首先是触觉,平躺着,柔软干燥的布料接触着身体,暖和又有些重量;
然后是嗅觉,空气里,飘散着消毒水和酒的味道;
接下来是听觉,很安静的环境,一侧传来手敲键盘打字的声音;
最后,成才睁开了眼睛,一片白。
视线自动调整聚焦,辨认出这是天花板,上面只有最简单的用来照明的日光灯。
我在医院,成才想,我回来了。
轻轻地侧过头,看向打字的声音传来的方向。
旁边的病床上,吴哲坐在那里,对着小饭桌上摆着的笔记本电脑,正认真地写着什么。
成才想要跟他打个招呼,可是一开口,就先咳嗽了两声。
吴哲猛地转过头来,看到他睁着眼睛,脸上立刻就绽出一个大大的笑容,“花花,你醒了。”
成才也愉快地抿起嘴角,“嗯。”
吴哲转身按下墙上呼叫医护的按钮,掀开被子下了床,一只脚蹦着过去,坐在了成才的床边,“你一直睡的那么香,我还以为你梦游仙境去了,不打算回来了呢。”
成才笑开了,眼睛看向吴哲一直抬起来的缠着纱布的小腿和脚,声音有些沙哑的问,“你的腿怎么了?”

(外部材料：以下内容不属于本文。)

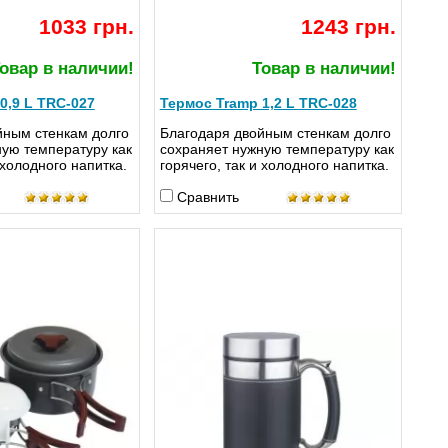
1033 грн.
1243 грн.
овар в наличии!
Товар в наличии!
0,9 L TRC-027
Термос Tramp 1,2 L TRC-028
йным стенкам долго
Благодаря двойным стенкам долго
ную температуру как
сохраняет нужную температуру как
 холодного напитка.
горячего, так и холодного напитка.
Сравнить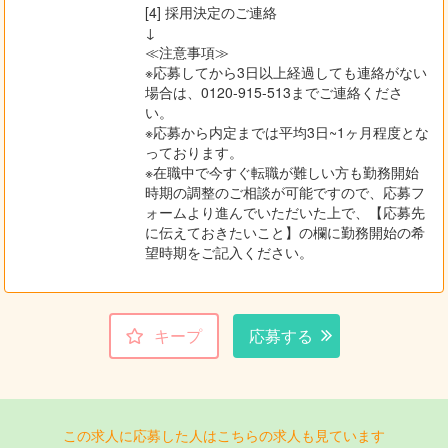
[4] 採用決定のご連絡
↓
≪注意事項≫
※応募してから3日以上経過しても連絡がない
場合は、0120-915-513までご連絡くださ
い。
※応募から内定までは平均3日~1ヶ月程度とな
っております。
※在職中で今すぐ転職が難しい方も勤務開始
時期の調整のご相談が可能ですので、応募フ
ォームより進んでいただいた上で、【応募先
に伝えておきたいこと】の欄に勤務開始の希
望時期をご記入ください。
キープ
応募する
この求人に応募した人はこちらの求人も見ています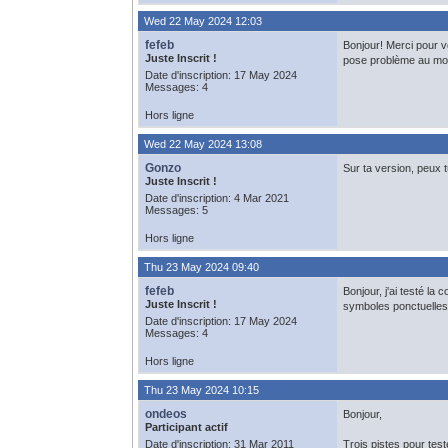
Wed 22 May 2024 12:03
fefeb
Bonjour! Merci pour v
Juste Inscrit !
pose problème au mome
Date d'inscription: 17 May 2024
Messages: 4
Hors ligne
Wed 22 May 2024 13:08
Gonzo
Sur ta version, peux 
Juste Inscrit !
Date d'inscription: 4 Mar 2021
Messages: 5
Hors ligne
Thu 23 May 2024 09:40
fefeb
Bonjour, j'ai testé l
Juste Inscrit !
symboles ponctuelles
Date d'inscription: 17 May 2024
Messages: 4
Hors ligne
Thu 23 May 2024 10:15
ondeos
Bonjour,
Participant actif
Date d'inscription: 31 Mar 2011
Trois pistes pour test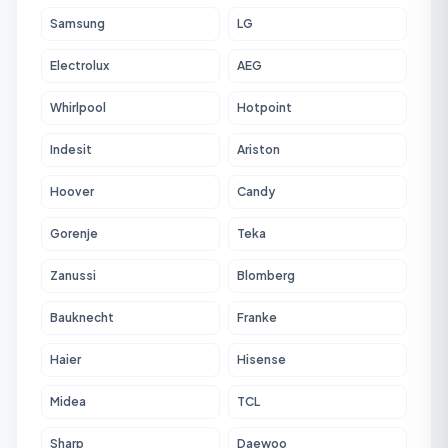
Samsung
LG
Electrolux
AEG
Whirlpool
Hotpoint
Indesit
Ariston
Hoover
Candy
Gorenje
Teka
Zanussi
Blomberg
Bauknecht
Franke
Haier
Hisense
Midea
TCL
Sharp
Daewoo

“不碍事儿,皮肉伤”,吴哲道,“但是得住院打两天针消炎,顺便看着你。”
“谢谢你”,成才想撑着自己坐起来,却发现似乎没什么力气。
这时被呼叫的护士进来了,看见成才的动作赶紧制止,“哎,别乱动,你脚上还插着针呢,别扯掉了!”
成才闻言老实地躺着不动,吴哲在旁边撇了撇嘴。
“总算醒了啊”,清秀的脸上表情严肃,护士麻利地看仪表、量体温、翻眼皮、测脉搏,又检查了一下旁边挂着的吊瓶和针头,开口道,“一切正常。接下来每天两次吸氧治疗,挂六瓶点滴,按时吃药。这两天先吃点儿流食,等胃口好了再正常吃饭吧。治疗计划要有调整,就随时听医生的。”
转脸对着吴哲,“你没什么事儿吧?”
吴哲耸耸肩,“没有。”
“那就好”,护士拾起拿来的东西,“有事情再叫我”,转身就出去了。
吴哲看她关上门,摇了摇头,“真严厉啊,这要是嫁出去给人做老婆,啧啧”。
“你喜欢这种类型的?”成才笑道。
“怎么可能”,吴哲一脸惊恐,“我怎么也得找个温柔听话的姑娘。”
“可我觉得你还是适合当个妻管严。”
“成小花!”吴哲板起脸,“你这是真好了啊,一睁眼就开我玩笑!”
成才抿着嘴乐。
“行行,我不跟你这个病号一般见识”,显然是忘了自己也是个伤员,吴哲噌地站起来,脚疼地咧了下嘴,“你要喝水吗?”
成才点点头,“嗯。”
温水润过嗓子,感觉舒服了许多。
成才看着吴哲爬回自己的病床自在无比地坐在上面,开口问他,“任务完成了?”
“完成了,这帮混蛋还有个老巢,我们把它给端了,可惜跑了两个头目,不过这就不归咱们管了,咱们的事情算是顺利完结了。”
“那,大家都好吗?”
“算是吧”,吴哲叹了口气,“至少都活着回来了。”
看着吴哲的表情,成才有点儿紧张,“你是说,有人……”
“嗯”,吴哲轻轻地点头,“别人还行,对门宿舍的小金猪中了一枪,伤到了肺,估计等康复就得退役了吧。”
成才没出声,心里有些难过。
小金猪和许三多一样,是个优秀的尖兵,他身材矮矮壮壮,爱好是拿存钱罐攒硬币,所以才有了那么个绰号。成才和他并不是太熟,但也觉得他是个很招人喜欢的家伙,之前大家一起喂鸟,给灰喜鹊起名叫“小灰”的,就是小金猪。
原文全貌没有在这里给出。